Opposite me, about 400 yards away, a car is parked at an almost identical angle to mine. The air is light and cold and almost wet. Evening has not quite come but the sky and land are drawing close together as the light fades, pulling them into a likeness. A few remaining walkers amble along the shoreline and on the radio a smooth toned presenter is talking about the Tchaikovsky piece he’s just played. Through the car window there’s a gentle but constant on-shore wind and the temperature has dropped, perhaps it will rain, or perhaps the wind will clear the sky. I lick my chapped lips and can taste the salt from the sea. I call to Flynn.
‘Two more minutes.’
I don’t reach for the tobacco, I don’t roll a cigarette, and I don’t smoke it. Instead leaning back in the seat I switch the car headlights on mirroring the car on the opposite side of the bay. It’s so balanced it’s like a mirage, the world itself becoming a mirror with our two cars facing towards each other and the sea. Glancing to my right at the horizon there’s no separation, sea and sky are one, no mirror there, instead an indistinguishable continuum. I think of the planet itself floating in space, without any real sense of up or down, or north or south, or beginning or end.
Christ I want a cigarette. I find the packet and fumble around for filters and a lighter.
The sun, now absent from the sky, holds the last of it’s light to this side of the earth. A Phillip Glass violin concerto plays on the radio and Flynn wanders towards the car and into the beam of the headlights.

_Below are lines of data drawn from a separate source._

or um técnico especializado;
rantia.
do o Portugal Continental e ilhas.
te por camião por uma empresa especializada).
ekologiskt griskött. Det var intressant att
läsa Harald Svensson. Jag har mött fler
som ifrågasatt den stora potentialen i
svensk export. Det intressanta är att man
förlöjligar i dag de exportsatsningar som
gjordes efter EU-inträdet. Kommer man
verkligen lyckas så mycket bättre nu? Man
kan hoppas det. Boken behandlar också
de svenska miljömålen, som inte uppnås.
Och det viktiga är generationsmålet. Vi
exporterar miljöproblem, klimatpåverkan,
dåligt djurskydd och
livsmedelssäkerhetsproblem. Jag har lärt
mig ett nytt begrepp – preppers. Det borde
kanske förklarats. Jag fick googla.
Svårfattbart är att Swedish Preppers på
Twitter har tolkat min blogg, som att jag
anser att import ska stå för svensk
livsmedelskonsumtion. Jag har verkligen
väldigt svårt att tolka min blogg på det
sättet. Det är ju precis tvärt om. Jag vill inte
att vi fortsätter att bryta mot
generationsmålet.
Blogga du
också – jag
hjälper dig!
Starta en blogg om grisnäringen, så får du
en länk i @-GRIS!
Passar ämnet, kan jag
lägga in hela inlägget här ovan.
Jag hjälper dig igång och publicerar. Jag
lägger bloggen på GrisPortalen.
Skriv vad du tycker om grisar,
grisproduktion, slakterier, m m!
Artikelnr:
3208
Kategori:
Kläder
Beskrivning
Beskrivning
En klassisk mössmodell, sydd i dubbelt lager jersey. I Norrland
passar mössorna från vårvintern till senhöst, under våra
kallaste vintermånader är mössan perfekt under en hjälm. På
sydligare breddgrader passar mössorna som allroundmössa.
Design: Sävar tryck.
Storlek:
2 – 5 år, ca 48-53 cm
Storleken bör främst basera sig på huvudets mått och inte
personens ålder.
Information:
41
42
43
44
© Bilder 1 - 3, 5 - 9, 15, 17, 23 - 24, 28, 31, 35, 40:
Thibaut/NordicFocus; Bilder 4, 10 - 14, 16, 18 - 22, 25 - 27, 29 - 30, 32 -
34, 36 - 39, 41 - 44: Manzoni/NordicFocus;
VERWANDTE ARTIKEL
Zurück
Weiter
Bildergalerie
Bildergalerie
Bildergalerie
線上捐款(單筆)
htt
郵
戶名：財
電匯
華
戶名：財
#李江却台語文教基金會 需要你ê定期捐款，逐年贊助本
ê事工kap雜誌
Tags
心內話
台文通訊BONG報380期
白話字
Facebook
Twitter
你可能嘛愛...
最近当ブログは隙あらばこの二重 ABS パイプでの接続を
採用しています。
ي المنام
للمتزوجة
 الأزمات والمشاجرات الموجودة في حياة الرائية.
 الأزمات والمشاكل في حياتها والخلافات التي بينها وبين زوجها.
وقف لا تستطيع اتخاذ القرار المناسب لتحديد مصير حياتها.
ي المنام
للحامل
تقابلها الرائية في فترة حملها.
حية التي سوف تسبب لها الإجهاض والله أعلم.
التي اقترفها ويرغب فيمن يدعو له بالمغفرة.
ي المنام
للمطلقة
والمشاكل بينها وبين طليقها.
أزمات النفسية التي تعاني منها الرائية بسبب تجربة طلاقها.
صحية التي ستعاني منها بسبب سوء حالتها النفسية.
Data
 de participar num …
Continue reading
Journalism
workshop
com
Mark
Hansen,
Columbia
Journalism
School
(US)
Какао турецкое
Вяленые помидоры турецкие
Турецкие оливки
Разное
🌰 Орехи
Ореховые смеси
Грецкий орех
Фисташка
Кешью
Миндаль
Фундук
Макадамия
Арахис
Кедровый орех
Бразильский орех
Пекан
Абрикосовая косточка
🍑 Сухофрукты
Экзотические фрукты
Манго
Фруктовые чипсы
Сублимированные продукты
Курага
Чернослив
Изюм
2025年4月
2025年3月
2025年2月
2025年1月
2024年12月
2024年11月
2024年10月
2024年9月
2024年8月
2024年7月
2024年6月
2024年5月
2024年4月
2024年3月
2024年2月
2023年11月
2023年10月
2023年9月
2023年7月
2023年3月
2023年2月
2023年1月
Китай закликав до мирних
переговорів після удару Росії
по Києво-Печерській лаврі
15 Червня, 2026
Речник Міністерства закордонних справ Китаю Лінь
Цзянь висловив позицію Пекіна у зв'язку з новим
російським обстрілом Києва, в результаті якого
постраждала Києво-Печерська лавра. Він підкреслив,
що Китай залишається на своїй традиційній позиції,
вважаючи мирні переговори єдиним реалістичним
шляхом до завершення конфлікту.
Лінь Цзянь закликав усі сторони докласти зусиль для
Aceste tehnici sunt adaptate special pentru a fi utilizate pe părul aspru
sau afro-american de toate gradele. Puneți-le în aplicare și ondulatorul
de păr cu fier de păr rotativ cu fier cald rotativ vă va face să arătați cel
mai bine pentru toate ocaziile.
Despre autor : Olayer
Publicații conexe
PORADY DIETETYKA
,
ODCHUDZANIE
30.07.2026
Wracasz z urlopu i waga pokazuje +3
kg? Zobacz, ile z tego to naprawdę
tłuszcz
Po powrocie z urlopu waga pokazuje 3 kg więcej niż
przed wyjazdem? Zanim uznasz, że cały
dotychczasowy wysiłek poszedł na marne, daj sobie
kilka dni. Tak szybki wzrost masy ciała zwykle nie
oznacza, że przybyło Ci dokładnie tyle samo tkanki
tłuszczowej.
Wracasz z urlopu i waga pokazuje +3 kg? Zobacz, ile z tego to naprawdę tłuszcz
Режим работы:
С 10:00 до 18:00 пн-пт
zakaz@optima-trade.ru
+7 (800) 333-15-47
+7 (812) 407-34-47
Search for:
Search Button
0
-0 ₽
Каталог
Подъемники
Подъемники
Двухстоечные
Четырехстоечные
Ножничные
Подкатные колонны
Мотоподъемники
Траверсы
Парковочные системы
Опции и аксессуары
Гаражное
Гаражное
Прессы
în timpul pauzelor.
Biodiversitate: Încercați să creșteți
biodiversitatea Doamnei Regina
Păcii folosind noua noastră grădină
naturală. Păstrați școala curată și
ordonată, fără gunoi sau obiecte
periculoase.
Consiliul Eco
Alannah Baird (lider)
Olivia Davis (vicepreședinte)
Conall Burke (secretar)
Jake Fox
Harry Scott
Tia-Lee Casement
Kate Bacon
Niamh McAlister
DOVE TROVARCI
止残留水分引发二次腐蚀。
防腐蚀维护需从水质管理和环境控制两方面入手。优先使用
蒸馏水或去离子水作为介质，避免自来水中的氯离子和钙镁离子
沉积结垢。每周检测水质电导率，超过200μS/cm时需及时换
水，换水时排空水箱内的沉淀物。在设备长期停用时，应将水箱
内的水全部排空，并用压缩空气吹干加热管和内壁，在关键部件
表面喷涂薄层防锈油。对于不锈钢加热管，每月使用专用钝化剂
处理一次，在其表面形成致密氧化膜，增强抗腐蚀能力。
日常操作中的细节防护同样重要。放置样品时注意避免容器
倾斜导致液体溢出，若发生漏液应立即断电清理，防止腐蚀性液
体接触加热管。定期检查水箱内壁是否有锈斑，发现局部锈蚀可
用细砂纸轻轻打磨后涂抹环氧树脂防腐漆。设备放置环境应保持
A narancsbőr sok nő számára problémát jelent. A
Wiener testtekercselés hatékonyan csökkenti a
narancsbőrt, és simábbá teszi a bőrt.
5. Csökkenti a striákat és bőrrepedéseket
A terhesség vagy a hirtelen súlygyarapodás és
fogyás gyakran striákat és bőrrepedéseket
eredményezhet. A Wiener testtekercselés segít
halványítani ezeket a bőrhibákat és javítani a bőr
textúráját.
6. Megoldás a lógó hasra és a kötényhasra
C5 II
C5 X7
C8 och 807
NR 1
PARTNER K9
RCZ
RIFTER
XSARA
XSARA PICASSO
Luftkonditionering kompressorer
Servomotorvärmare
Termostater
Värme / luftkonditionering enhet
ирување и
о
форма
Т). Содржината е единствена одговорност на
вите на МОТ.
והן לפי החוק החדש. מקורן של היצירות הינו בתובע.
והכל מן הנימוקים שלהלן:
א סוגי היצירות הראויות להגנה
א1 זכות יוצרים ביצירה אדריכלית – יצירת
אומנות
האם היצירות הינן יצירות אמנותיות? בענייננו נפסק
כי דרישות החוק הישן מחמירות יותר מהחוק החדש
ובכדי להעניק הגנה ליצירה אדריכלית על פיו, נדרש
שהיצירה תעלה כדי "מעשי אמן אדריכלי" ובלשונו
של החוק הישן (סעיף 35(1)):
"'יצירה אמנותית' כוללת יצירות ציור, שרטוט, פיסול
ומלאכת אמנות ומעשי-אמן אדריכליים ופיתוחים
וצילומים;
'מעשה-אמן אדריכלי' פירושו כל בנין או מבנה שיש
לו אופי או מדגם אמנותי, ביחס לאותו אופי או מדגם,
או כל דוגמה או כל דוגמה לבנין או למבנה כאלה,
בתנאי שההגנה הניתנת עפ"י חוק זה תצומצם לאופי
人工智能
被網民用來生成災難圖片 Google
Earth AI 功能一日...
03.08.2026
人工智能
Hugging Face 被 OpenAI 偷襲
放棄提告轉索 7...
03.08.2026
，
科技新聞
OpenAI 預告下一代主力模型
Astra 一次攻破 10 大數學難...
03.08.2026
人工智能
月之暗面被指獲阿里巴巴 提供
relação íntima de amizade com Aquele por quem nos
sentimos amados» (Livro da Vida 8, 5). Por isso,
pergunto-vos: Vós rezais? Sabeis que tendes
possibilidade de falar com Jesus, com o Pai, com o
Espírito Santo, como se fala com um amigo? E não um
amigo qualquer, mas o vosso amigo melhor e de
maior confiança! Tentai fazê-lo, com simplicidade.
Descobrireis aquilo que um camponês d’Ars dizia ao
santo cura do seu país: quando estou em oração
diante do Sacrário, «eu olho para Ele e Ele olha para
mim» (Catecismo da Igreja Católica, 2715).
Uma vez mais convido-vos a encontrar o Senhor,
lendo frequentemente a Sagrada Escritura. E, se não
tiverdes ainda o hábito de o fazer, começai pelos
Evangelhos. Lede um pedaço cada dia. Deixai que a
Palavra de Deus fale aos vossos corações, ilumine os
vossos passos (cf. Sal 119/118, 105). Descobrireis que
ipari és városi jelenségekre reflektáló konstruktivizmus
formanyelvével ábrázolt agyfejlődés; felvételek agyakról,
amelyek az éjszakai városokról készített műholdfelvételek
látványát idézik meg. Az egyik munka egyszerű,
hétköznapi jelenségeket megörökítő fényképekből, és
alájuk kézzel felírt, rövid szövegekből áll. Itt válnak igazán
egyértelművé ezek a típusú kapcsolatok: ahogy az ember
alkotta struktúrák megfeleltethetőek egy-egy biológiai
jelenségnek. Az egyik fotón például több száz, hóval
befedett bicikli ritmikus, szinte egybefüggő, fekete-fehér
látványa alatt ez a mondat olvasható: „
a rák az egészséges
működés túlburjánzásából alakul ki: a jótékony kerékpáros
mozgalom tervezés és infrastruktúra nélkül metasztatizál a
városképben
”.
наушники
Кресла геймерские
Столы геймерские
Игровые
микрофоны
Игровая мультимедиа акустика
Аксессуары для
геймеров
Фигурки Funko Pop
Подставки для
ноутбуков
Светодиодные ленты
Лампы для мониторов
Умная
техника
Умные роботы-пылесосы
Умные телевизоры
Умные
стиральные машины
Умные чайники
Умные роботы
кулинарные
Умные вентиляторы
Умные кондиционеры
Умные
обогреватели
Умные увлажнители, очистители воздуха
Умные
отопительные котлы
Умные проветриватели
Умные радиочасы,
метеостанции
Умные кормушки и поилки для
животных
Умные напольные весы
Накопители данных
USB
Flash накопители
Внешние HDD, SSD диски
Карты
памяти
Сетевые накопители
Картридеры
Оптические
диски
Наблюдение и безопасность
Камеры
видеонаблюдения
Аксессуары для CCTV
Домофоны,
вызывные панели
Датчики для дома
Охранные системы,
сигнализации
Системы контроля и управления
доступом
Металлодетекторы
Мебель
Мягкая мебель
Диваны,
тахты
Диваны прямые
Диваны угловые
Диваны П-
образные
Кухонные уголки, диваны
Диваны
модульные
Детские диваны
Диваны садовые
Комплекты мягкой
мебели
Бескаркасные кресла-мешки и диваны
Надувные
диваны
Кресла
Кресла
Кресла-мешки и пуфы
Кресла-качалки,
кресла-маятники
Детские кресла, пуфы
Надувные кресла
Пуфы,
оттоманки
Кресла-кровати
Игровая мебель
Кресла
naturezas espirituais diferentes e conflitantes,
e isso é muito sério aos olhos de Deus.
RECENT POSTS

The sight of him catches my breath.
Suddenly Flynn seems to emanate light. Somewhere within him, sitting housed in it’s flesh and bone home, comfortably wrapped in a jump suit, sacred and hatted, a light shines so bright it makes the sea grasses glow. And even though I know it’s the headlights it’s as though the light is a downward halo shining from him.
It’s so complete, so overwhelmingly right and true and disarming that I’m carried away further on the tide of emotion that’s risen, lost in it, aided by the heart opening sound from the car radio played by some unknown orchestra, recorded once upon a time and landing here now as if for this moment entirely. He’s so determined to help, to plant his tree and create life, but yet so easy with it, following his own curiosity and imagination with joyful intent.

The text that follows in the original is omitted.